I'm sure one of these days she's going to go to principal and ask for her leave, but then again, what else is new?I first heard of this book in Sheila's blog when she reviewed this during the Banned Books week last year. At that point, I wasn't too keen on reading the book, but when I saw the movie pop up in my Netflix recommendations list, I decided to check it out. I didn't have too many expectations from it, but by the end of the movie, I loved it. Who doesn't love a rebel? And I mean a good rebel -- someone who succeeds in something when everyone else expected him/her to fail. The movie was everything about changing your destiny, and all through my life, I've never tolerated the 'fate' and 'destiny' philosophies that anyone dished out to me. I like to believe that I'm the only person who can control my life -- of course there's the butterfly effect and then there is the case where someone else's actions can affect what happens to you, but they are usually single events, and most times, one can always decide one's reactions to such events. Would you rather wallow in depression because you are going through a life-changing mess or would you rather change the way you respond to that mess?

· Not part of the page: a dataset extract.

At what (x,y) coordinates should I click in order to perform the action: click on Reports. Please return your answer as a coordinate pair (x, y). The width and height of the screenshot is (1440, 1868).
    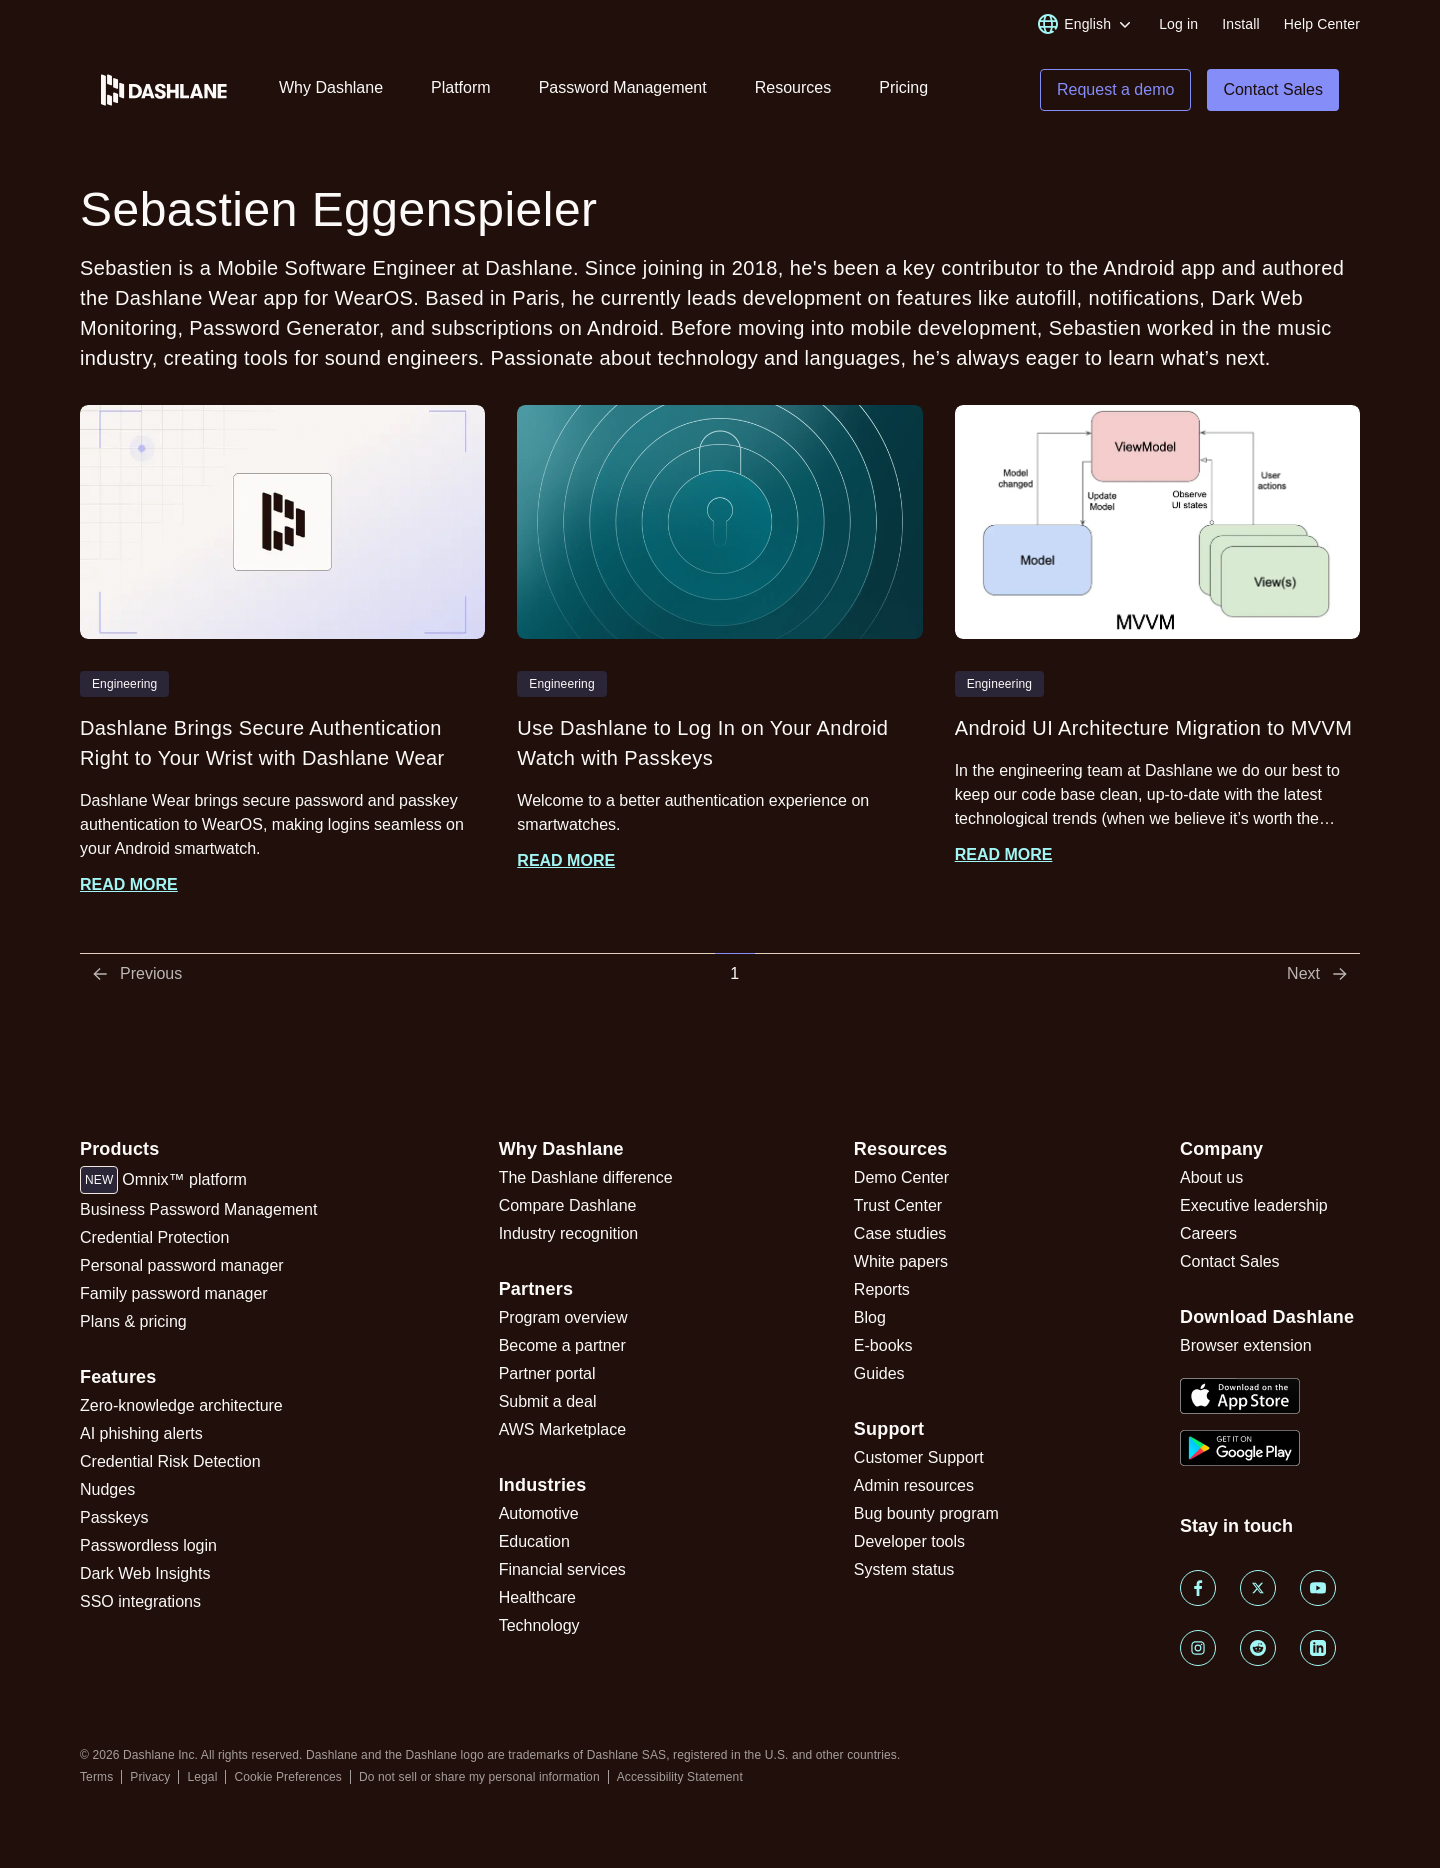
    Looking at the image, I should click on (882, 1289).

"These kids are going to make this lady quit the first week," my friends were saying. Someone else said, "She'll only last a day."
I give her a month.
The Freedom Writers' Diary is the strongest proof I've seen about how you can make a difference to your life and to those around you. All the kids in Erin Gruwell's class have already been written off as failures, by other teachers, other students, and even their own parents. Worse, none of the kids could identify with Erin -- a white woman staying in a safe suburban residence, with no teaching experience and who had no idea of life in the violent gang-controlled streets of LA. Since even their previous teachers had given up on them, they gave Erin just a month before they believed she would move on.
The following 300-odd pages of this book shows so well how every single student has been transformed by Erin's teaching methods, the students' life experiences, their choices and willingness to perhaps hope that maybe they'll come through it all fine. So many stories in the book are moving. There's the student who's the sole caretaker of the family and is on the verge of eviction because he/she has to pay 800 bucks in rent and the car payment is also due. Then the girl who had a really wonderful family life at one point and within a few years, the mother left, the father remarried to a woman she and her siblings couldn't adjust to; soon they moved to an aunt's place who loved her a lot until her lover returned from the jail and the kids were back to square one -- homeless and family-less. There's the boy whose family doesn't have a home to stay in because they are so poor. There's the girl whose parents stole her stuff so that they can fund their drug addiction. There's also the girl who had to bring herself up because her mother was tired of being a mother. There's the boy whose father doesn't think his son will succeed and offers no hope or encouragement.
So many of the diary entries make you really sad, but by the end of each entry, I still smiled because the kids weren't writing with despair, they were writing with hope. They made promises to themselves and expressed their gratitude that they at least still had the Freedom Writers. Erin Gruwell and her class were a symbol of hope for all these kids. It's beautiful reading about how these kids change and how they do and wish good for others too. Their hostility is very evident in the initial diary entries, but as I read, I could vividly see the changes happening. It's also a reminder that just because a kid walks around with a gun or a knife, it doesn't mean that they are bad. It means they need help and there are no adults offering them that.
I've never had a teacher like Erin Gruwell, but then I've never been in a challenged class like Erin's. Still, every school needs someone like her -- if not to help those 'written-off' kids, then to at least empathize with the kids in their class. All kids have problems -- maybe not as tragic as the circumstances of the kids in this book, but certainly important problems that can have far-reaching consequences later on in life.
If four years ago someone would have told me that Ms. G was going to last more than a month, I would have laughed straight in their face. She wasn't supposed to make it, we weren't supposed to make it. But look at us now, the sure-to-drop-out kids are sure to reach higher education. No one would have thought of the "bad-asses" as high school graduates -- as any kind of graduates. Yet, in four years we will be college graduates. Our names will be on the alumni lists of Columbia, Princeton, Stanford, and even Harvard.
I loved both the movie and the book -- both are remarkably similar in plotline, but the book is just a bunch of numbered diary entries (you never know the identity of most kids and that lends a poignant innocent feel to the book). In the movie, there are some characters that are more central to the storyline. I loved all the actors who portrayed the students. They really got well into the skin of their characters. The movie also gives a personal look into Erin's life, which is not present in the book. As I understand it, the movie also used Erin's memoir to put together the various threads. I will recommend both the movie and the book to you -- they are both well-done. If like me, you aren't feeling motivated to read the book, you should certainly watch the movie then. I promise that you'll be checking out the book the very next day.
I borrowed this book from the library and rented the movie from Netflix.